With the first obstacle behind me, I knew I had to make up time. As I rode around some jagged rocks in the trail, I noticed someone recovering from a crash. It was my teammate. I slowed going past her to make sure she was okay, and then an idea sparked a flame of determination. I would fight to place higher on the podium for her since she crashed and would not be able to catch up. I paced myself to be ready when I had the chance to get in front. At the second set of switchbacks, one rider nearly ran into another rider when her tires slid in the crumbly dirt, causing me to almost wreck as well. Once again anxiety glared down at me as I worried about crashing. What if someone crashes into me? What if I get a concussion? What if. What if. What if. I wanted to succeed, but what if something happened to me? 


Soon we reached the bottom of the hill and mud grabbed at my tires. Creek water splashed my arms at a creek crossing. Then the trail inclined. More negative thoughts invaded my mind. What if they are faster uphill? What if I fall backwards on the steep hill? These thoughts clouded my confidence with doubt, but as we made our way up and up, I kept pace with the other girls and began to think I had a chance of standing on the podium. My bike ran over thick roots crossing the trail. I kept pedaling, just behind the other two riders.The path widened, and instantaneously, the other girls switched spots. I sped up, taking the opportunity to pass and snatch the 2nd place position. The girl who was now in 3rd place fell farther behind as fatigue took over. With only two hills left before the finish line, a thought popped into my head, what if I can get in front of her? What if I can win? 


We climbed a gravel hill and emerged onto a grassy path. Angling through a turn, I changed gears and sped up. I pedaled as hard as I could. I could feel the wind on my face as I looked towards the finish line. I was almost there. The trail widened and I saw my opportunity to pass. I can do this, I thought, and made my burning leg muscles pedal even faster. I had never been able to pass her before, but this time was different. I swiftly moved around her to the front, pedaling to success. 

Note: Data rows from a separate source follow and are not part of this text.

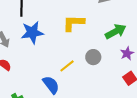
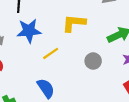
yellow line: (67, 66) -> (51, 53), moved

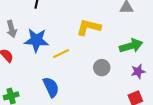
blue star: (29, 31) -> (36, 40), moved

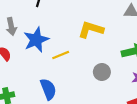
blue star: (36, 40) -> (36, 40), turned -30

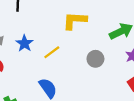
blue star: (36, 40) -> (24, 43), size x0.7

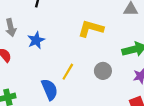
yellow line: (52, 52) -> (68, 72), moved, turned -35

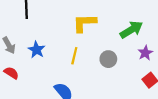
yellow line: (68, 72) -> (74, 56), moved

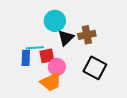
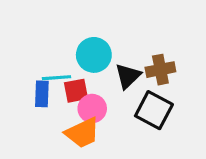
cyan circle: (55, 21) -> (94, 55), moved
brown cross: (87, 35) -> (160, 70), moved
black triangle: (66, 38) -> (128, 76), moved

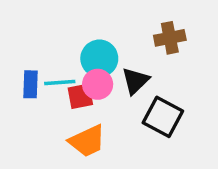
brown cross: (160, 70) -> (170, 38), moved
blue rectangle: (42, 94) -> (31, 84), moved
pink circle: (92, 109) -> (98, 84), moved

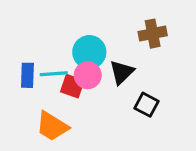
red square: (80, 96) -> (72, 86), turned 30
black square: (163, 117) -> (146, 105), size x0.7
orange trapezoid: (87, 141) -> (52, 126), moved, turned 57

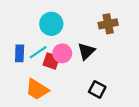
cyan circle: (89, 52) -> (51, 24), moved
cyan line: (54, 74) -> (38, 52), turned -30
black square: (146, 105) -> (97, 89), moved

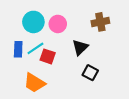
cyan circle: (51, 24) -> (33, 22), moved
pink circle: (62, 53) -> (58, 24), moved
black square: (97, 89) -> (90, 73), moved

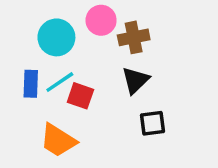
brown cross: (100, 22) -> (134, 37), moved
pink circle: (58, 24) -> (101, 20), moved
black square: (90, 73) -> (153, 123), turned -35

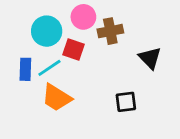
black triangle: (135, 80) -> (150, 58), moved, turned -30
red square: (80, 96) -> (74, 49), moved
orange trapezoid: (58, 140) -> (57, 98), moved

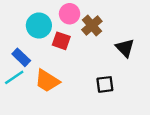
brown cross: (110, 31) -> (92, 26), turned -30
cyan line: (49, 68) -> (14, 77), moved
blue rectangle: (25, 69) -> (21, 57), turned -48

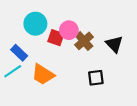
pink circle: (70, 14) -> (69, 30), moved
brown cross: (92, 26) -> (84, 41), moved

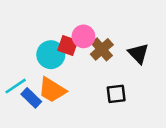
cyan circle: (35, 24) -> (51, 55), moved
blue rectangle: (19, 53) -> (31, 98), moved

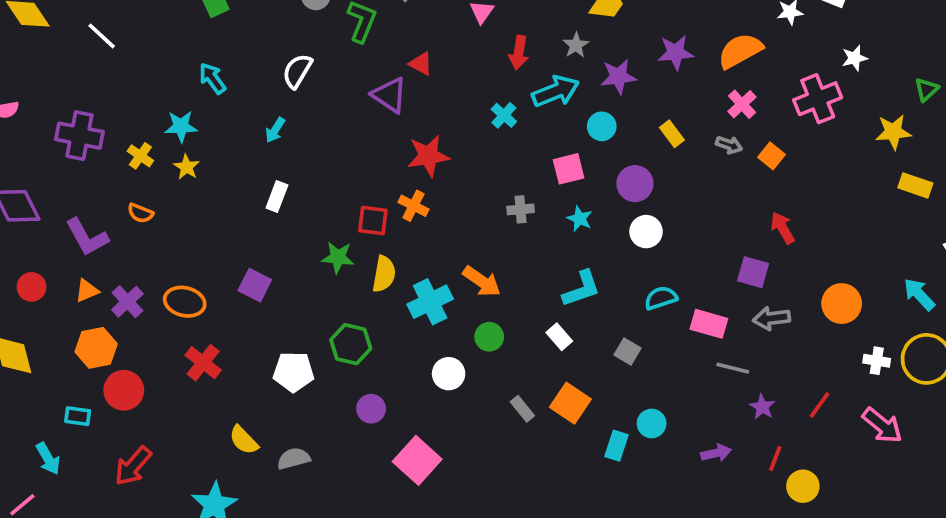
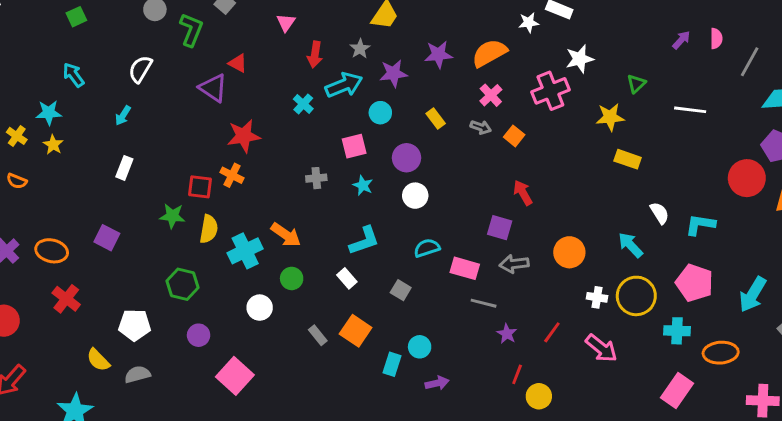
white star: (855, 58) -> (580, 59), size x1.4
white pentagon: (294, 372) -> (135, 325), moved
purple arrow: (716, 453) -> (437, 383), moved

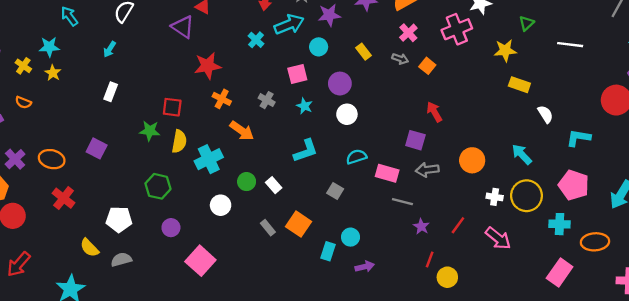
orange cross: (232, 175) -> (222, 99), moved
gray cross: (316, 178) -> (267, 100), turned 35
white semicircle: (660, 213) -> (545, 114), moved
orange arrow: (286, 235) -> (242, 131), moved
white rectangle: (347, 278) -> (274, 185), moved

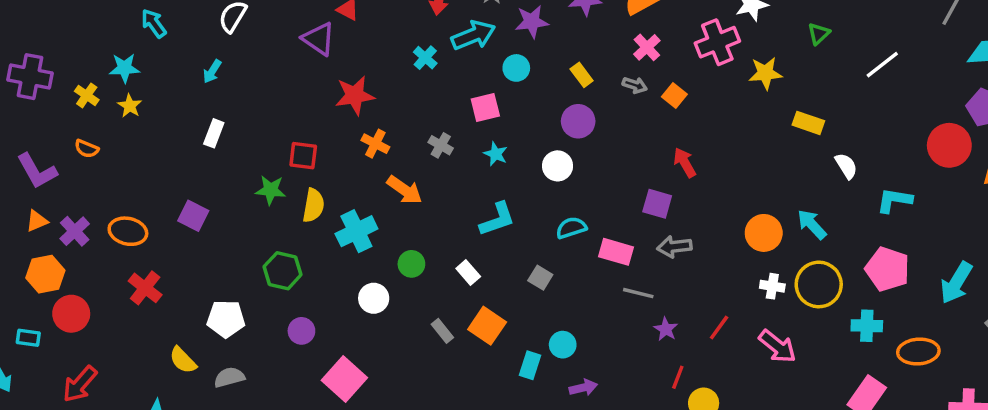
white line: (570, 45) -> (882, 65), turned -45
yellow star: (505, 50) -> (765, 73), moved
purple circle: (340, 84) -> (578, 121), moved
orange circle: (472, 160) -> (764, 233), moved
white rectangle: (274, 185) -> (468, 272), moved

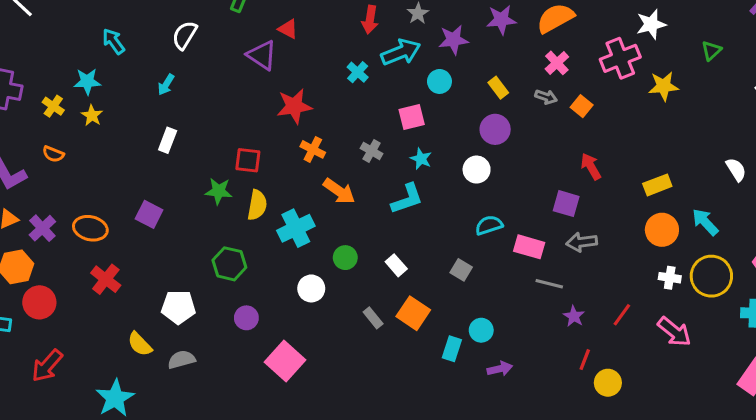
yellow rectangle: (808, 123) -> (657, 185), moved, turned -40
cyan L-shape: (497, 219) -> (407, 199), moved

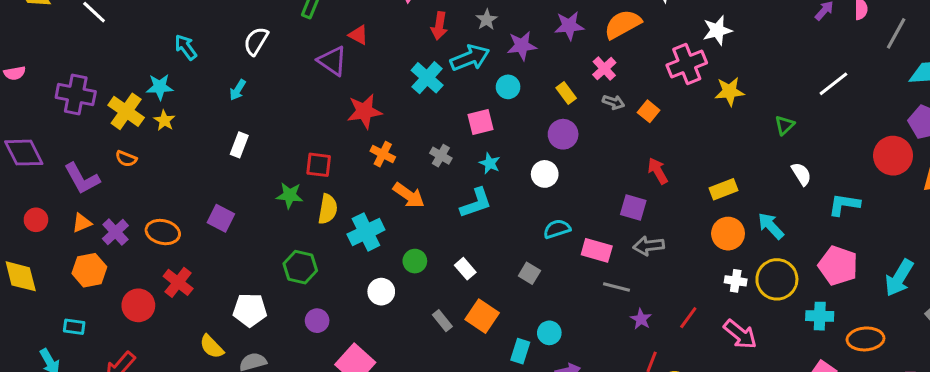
green triangle: (711, 51) -> (785, 125), moved
pink cross: (557, 63) -> (604, 69), moved
cyan cross: (358, 72) -> (427, 78), size x1.5
yellow cross: (53, 106) -> (126, 111), size x1.6
red circle: (39, 302) -> (138, 305), moved

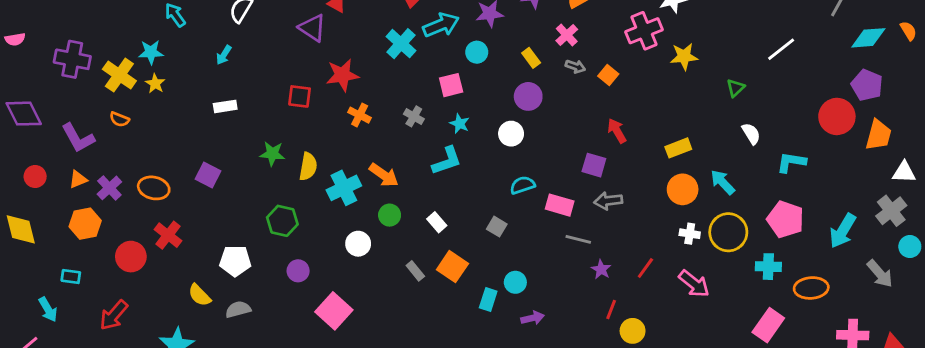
white rectangle: (239, 145) -> (225, 106), turned 60
red square: (319, 165) -> (300, 96), moved
orange arrow: (409, 195) -> (384, 175), moved

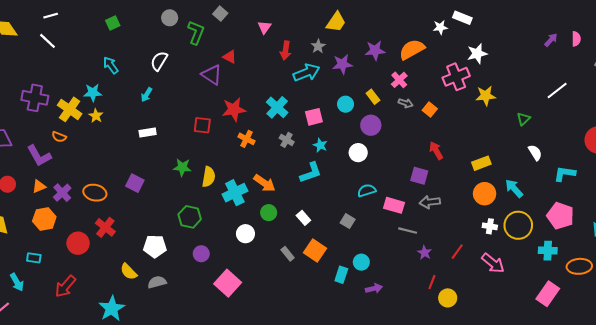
cyan cross: (401, 44) -> (277, 107), moved
cyan circle: (477, 52) -> (346, 104), moved
orange semicircle: (119, 119) -> (59, 137), moved

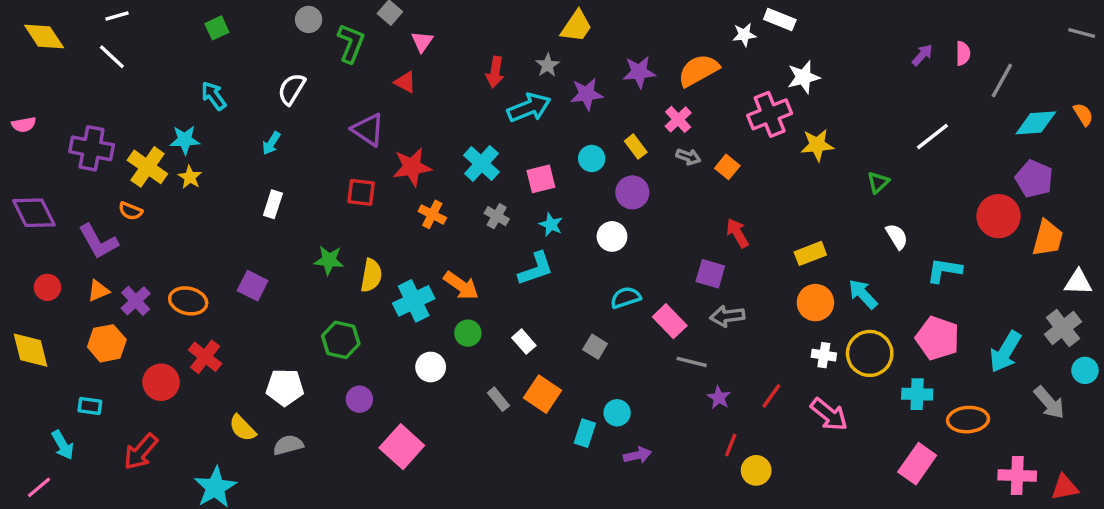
pink triangle: (264, 27) -> (422, 42), moved
purple triangle: (212, 75) -> (368, 130), moved
white rectangle: (148, 133) -> (273, 204), turned -63
pink rectangle: (394, 205) -> (670, 321), turned 30

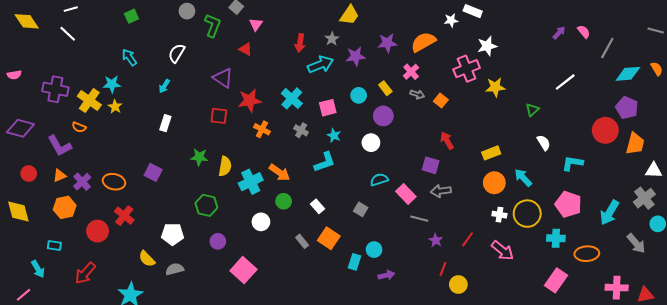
gray line: (1082, 33) -> (656, 31), moved
pink semicircle: (963, 53) -> (584, 32), turned -40
purple diamond: (34, 213) -> (20, 128), turned -48

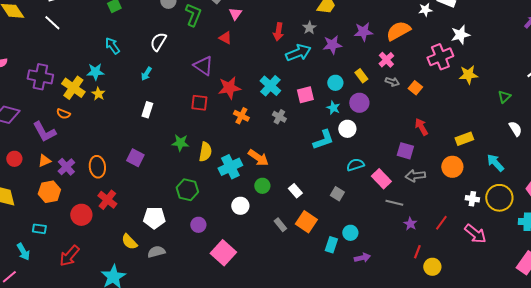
cyan star: (334, 135) -> (333, 108), moved
cyan L-shape: (325, 162) -> (323, 140), moved
orange ellipse: (114, 182) -> (97, 167), turned 70
orange circle: (494, 183) -> (452, 167), moved

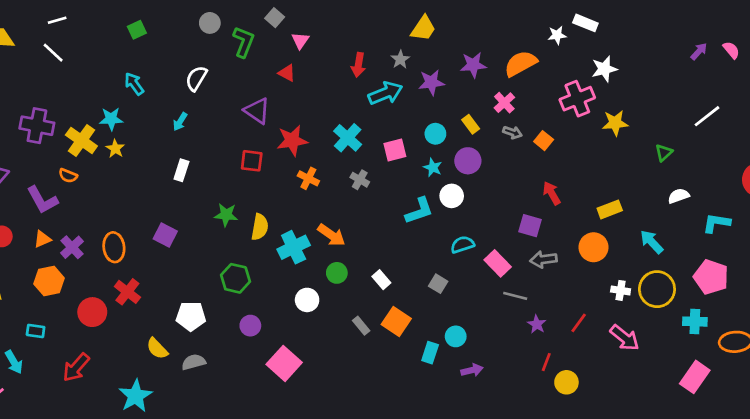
white semicircle: (515, 129) -> (679, 196), turned -77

I could feel my opponent behind me, trying to catch me. As I pressed towards the finish line, a sneaky doubt tried to take hold, what if I crashed right before the finish line? I quickly pushed it aside and kept my feet spinning. It felt like hours, but seconds later I crossed the finish line. I couldn’t believe it. I was faster than all 12 competitors. I squeezed my brakes and came to a stop. I was greeted by my friends and family. Everyone congratulated me. After I did a cool down ride, I checked on my teammate who’d crashed. She had injured her knee but was okay. I told her I won the race for her and we embraced. I felt so proud of myself and what I had done.


I cheered on my teammates that afternoon and I kept thinking, I did it, I finally got first place. All those negative thoughts were just noise. After the other races were over, it was time for the awards. My excitement grew as they called different age groups up. I would get to stand on the very top step! One by one we were called by the announcer. When it was my turn, I walked over to the podium and confidently stepped on top of the wooden stair. I felt extraordinary. I looked at the first place medal around my neck. I realized just how capable I am. Whether I’m facing a challenge or overcoming negative thoughts, I can push forward and be successful. The lesson I learned is that there’s a fine line between your thoughts keeping you safe and your thoughts preventing you from being successful. I know I can overcome the risks and potential failures on the way to reaching my goals.